Required action =
All lines in the records that carry the string "Geschichte" are to be shown.

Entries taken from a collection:
▽

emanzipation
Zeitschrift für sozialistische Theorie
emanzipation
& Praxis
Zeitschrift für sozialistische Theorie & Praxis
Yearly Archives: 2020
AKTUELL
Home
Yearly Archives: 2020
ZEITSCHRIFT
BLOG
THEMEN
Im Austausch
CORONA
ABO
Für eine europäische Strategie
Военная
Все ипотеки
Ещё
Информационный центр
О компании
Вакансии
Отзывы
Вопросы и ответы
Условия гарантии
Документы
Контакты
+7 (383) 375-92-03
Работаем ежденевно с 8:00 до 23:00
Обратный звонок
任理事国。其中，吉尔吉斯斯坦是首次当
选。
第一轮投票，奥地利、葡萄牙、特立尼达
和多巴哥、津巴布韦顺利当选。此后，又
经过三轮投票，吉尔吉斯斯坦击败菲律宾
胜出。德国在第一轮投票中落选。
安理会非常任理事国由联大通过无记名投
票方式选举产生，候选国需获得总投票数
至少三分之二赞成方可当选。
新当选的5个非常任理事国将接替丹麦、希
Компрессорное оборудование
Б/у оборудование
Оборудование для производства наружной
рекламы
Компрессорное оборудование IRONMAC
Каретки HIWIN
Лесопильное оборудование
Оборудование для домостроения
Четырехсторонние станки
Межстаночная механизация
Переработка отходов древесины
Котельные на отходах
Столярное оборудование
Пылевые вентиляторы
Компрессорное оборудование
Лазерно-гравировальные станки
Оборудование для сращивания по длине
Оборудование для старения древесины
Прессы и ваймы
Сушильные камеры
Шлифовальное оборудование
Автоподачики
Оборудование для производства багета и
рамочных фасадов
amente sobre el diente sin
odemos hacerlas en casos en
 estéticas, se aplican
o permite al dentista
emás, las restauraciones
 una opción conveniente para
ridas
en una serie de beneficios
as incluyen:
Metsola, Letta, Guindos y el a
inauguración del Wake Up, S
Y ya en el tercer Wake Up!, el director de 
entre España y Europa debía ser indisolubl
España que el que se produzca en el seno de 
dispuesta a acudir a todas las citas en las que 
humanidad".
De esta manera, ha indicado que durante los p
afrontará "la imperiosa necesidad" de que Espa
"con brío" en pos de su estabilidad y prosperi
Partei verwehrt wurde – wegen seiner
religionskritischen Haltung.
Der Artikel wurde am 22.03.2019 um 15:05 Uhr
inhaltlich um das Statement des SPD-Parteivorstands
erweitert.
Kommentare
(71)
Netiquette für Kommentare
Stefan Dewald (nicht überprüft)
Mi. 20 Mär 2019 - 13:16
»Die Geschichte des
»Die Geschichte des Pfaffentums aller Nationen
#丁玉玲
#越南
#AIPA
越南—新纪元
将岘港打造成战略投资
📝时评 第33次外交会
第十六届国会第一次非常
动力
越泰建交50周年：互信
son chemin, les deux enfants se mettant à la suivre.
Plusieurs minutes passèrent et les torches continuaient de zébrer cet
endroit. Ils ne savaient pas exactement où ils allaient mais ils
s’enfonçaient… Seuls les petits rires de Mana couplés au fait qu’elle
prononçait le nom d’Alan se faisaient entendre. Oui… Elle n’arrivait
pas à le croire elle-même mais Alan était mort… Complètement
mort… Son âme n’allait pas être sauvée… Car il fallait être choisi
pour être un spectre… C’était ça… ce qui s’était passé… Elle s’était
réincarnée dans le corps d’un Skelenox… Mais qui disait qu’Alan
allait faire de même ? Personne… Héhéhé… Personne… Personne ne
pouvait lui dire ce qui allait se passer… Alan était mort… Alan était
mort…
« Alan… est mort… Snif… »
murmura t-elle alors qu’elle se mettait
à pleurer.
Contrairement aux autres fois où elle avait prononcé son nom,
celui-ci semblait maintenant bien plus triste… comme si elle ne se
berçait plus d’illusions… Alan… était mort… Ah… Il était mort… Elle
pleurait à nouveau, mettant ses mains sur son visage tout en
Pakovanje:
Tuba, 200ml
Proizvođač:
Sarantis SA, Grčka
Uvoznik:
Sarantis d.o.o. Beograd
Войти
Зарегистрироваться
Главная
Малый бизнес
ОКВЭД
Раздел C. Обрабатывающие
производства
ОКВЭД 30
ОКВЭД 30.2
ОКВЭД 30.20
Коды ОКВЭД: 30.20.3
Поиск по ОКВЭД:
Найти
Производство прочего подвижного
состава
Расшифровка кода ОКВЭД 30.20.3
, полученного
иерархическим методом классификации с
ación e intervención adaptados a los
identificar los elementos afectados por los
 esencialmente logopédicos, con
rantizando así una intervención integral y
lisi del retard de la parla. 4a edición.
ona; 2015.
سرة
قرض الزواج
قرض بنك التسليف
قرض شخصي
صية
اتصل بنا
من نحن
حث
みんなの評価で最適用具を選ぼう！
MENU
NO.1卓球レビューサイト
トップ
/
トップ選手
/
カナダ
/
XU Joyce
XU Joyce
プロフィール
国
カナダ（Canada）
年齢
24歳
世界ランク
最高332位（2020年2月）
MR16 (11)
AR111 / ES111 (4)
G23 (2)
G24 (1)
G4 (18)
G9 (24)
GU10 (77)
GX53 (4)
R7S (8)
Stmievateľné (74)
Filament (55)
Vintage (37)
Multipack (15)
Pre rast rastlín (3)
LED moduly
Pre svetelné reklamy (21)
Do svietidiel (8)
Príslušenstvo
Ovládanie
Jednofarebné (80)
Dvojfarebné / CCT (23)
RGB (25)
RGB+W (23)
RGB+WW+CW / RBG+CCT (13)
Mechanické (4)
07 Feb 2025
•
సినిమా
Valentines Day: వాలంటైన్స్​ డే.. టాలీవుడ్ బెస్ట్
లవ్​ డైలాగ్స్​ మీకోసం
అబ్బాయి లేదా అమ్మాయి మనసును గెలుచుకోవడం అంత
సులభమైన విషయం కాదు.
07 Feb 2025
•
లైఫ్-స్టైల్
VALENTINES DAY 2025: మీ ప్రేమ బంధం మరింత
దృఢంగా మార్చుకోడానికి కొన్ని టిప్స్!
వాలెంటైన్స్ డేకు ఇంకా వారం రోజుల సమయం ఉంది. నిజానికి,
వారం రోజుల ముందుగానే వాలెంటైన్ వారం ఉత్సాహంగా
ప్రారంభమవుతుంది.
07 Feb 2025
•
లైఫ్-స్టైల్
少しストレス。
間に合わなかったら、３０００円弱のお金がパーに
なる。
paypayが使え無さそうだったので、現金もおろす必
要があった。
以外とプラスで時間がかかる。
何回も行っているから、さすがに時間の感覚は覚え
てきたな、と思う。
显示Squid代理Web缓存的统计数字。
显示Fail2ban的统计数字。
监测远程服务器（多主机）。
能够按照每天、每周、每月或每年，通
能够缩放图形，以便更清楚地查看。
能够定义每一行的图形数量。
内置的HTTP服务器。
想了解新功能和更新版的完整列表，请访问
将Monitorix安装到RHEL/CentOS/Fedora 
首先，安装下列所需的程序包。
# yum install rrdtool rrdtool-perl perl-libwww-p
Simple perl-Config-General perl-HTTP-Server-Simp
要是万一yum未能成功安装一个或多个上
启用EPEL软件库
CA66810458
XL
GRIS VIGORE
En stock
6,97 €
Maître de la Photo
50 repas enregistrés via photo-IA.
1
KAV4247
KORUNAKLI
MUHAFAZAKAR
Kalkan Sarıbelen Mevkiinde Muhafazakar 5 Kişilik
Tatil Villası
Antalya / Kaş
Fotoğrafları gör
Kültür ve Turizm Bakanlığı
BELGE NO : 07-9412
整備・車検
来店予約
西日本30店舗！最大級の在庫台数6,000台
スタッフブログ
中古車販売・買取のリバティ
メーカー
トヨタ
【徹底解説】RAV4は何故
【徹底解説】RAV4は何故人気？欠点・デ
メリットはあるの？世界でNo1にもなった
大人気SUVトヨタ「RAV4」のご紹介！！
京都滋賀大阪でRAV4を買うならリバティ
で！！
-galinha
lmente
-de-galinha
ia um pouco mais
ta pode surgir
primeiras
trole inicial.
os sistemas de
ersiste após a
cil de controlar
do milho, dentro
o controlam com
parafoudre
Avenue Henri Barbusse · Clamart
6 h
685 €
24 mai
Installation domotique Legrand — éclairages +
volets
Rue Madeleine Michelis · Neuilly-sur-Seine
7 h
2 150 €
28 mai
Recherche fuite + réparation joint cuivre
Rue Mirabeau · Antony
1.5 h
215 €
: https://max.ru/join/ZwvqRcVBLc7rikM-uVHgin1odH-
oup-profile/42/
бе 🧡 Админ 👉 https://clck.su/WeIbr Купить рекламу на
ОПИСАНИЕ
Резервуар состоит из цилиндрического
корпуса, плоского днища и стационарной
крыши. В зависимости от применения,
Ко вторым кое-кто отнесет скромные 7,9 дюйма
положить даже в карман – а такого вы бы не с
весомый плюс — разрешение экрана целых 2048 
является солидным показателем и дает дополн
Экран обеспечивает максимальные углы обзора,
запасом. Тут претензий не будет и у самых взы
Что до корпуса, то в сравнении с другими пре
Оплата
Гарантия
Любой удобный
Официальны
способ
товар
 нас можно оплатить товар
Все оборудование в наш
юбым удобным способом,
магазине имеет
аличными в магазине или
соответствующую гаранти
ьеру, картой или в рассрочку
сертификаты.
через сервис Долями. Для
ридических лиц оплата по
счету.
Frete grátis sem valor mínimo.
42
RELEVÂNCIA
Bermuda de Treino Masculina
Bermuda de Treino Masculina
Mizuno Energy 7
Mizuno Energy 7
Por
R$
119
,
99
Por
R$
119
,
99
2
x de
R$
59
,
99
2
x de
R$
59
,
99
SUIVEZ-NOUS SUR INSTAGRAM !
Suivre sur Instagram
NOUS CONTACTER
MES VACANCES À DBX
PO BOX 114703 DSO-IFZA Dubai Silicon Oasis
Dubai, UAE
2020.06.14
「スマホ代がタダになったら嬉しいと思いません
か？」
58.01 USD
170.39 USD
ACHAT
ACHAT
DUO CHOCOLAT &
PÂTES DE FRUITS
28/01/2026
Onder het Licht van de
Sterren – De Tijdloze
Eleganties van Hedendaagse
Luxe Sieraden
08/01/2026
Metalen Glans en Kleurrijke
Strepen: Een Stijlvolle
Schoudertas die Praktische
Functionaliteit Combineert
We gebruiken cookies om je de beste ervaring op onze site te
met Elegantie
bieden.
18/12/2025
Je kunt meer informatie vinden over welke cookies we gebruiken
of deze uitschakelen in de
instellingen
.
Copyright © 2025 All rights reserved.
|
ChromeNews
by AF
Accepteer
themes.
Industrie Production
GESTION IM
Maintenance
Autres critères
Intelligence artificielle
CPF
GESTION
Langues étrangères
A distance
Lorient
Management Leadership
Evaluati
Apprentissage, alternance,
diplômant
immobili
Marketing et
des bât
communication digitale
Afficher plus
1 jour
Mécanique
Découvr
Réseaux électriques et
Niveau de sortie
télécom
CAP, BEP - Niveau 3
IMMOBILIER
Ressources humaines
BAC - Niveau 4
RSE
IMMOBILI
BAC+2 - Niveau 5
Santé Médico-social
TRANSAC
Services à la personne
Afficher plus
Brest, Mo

△

The completed task =
»Die Geschichte des
»Die Geschichte des Pfaffentums aller Nationen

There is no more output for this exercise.